High-throughput mapping of the promoters of the mouse olfactory receptor genes reveals a new type of mammalian promoter and provides insight into olfactory receptor gene regulation

Abstract

The olfactory receptor (OR) genes are the largest mammalian gene family and are expressed in a monogenic and monoallelic fashion in olfactory neurons. Using a high-throughput approach, we mapped the transcription start sites of 1085 of the 1400 murine OR genes and performed computational analysis that revealed potential transcription factor binding sites shared by the majority of these promoters. Our analysis produced a hierarchical model for OR promoter recognition in which unusually high AT content, a unique epigenetic signature, and a stereotypically positioned O/E site distinguish OR promoters from the rest of the murine promoters. Our computations revealed an intriguing correlation between promoter AT content and evolutionary plasticity, as the most AT-rich promoters regulate rapidly evolving gene families. Within the AT-rich promoter category the position of the TATA-box does not correlate with the transcription start site. Instead, a spike in GC composition might define the exact location of the TSS, introducing the concept of "genomic contrast" in transcriptional regulation.

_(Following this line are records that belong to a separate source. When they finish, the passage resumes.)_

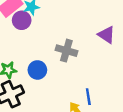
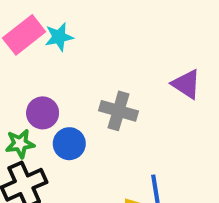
purple circle: (22, 20) -> (43, 113), moved

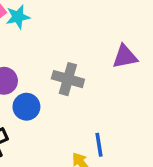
purple triangle: (186, 84) -> (125, 57), turned -44

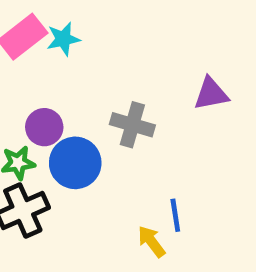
blue circle: (26, 107) -> (75, 163), size x1.4

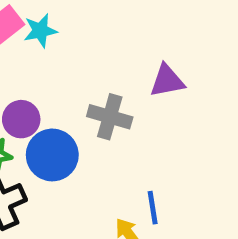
purple triangle: (211, 94) -> (167, 81), moved

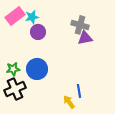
gray cross: (110, 117) -> (80, 25), moved
purple circle: (21, 119) -> (38, 32), moved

Finally, our experiments show that genomic neighborhood rather than promoter sequence correlates with the probability of different OR genes to be expressed in the same olfactory cell.

Figure 1.

One thousand eighty-five olfactory receptor 5′ structures mapped by high-throughput RLM-RACE. For selected ORs (A–D), RefSeq records (green), ESTs (purple), summary hybridization patterns and computed exons (blue), and promoter calls (orange) are displayed in IGB. Our hybridization patterns match RefSeq and EST records well. As shown for Olfr286, the tiling array cannot detect exons that occur in RepeatMasked (and therefore untiled) areas of the genome or across probes that do not map uniquely. For scale, the orange bar is 1000 bp in each panel.

Figure 2.

Promoters of ORs and other plastic gene families are extremely AT-rich. (A) Olfactory receptor TSS's were mapped, and the %GC distribution of OR (red) and non-OR (gray) promoters (−750 bp to +250 bp relative to TSS) was compared. (B) %GC around the TSS was plotted for ORs (red) and non-ORs sorted by average GC content (orange, black). (C) Promoters ≤40% GC (red) or ≥65% GC (blue) were categorized by gene function (skewing of each category into AT or GC significant, p < 10⁻¹⁰, χ²) (see Methods). (D) Full GC content distribution of averaged biased functional groups (for statistics, see Supplemental Fig. S2; Supplemental Table 1).

Figure 3.

O/E sites define the OR TSS. (A) OR promoters (n = 1085 for O/E, 243 for TBP) and (B) GC-rich promoters (≥65% GC in −750 to +250 region; n = 1098) were searched for O/E and TBP sites using strings. (O/E) TCCCTGGGG, up to one mismatch; (TBP) TATAWW. Sites were plotted by position relative to TSS. (C,D) Murine promoters were filtered by H4K20-Me3 (“TK20”) coverage of at least 50% of the gene body, then by AT content of at least 60%, and then by presence of summary O/E site (TCCC or CCCT string) within 100 bp upstream of the TSS. Of 501 murine promoters meeting the filters, 383 drive ORs (specificity: 78%; sensitivity: 38%). The numbers of genes passing each filter and statistical significance can be found in Supplemental Table S3. (E) Gibbs Recursive Sampler and MEME identify new O/E sites in OR promoters.

Figure 4.

ORs on chromosome 2 expressed in olfactory placode cells are similar in genomic locus but not in promoter sequence. ORs on chromosome 2 were indexed by (A) promoter sequence homology order (determined by the bottom level of the Hopach fuzzy clustering tree of pairwise distance measures generated by the wordcount method outlined in Figure S3) or (B) linear order along the chromosome. Index numbers of ORs expressed in undifferentiated OP27 cells were graphed, although expression patterns in the other three conditions were similar. After RepeatMasking, only 74 chromosome 2 promoters were long enough to be analyzed. The linear index contains 288 ORs.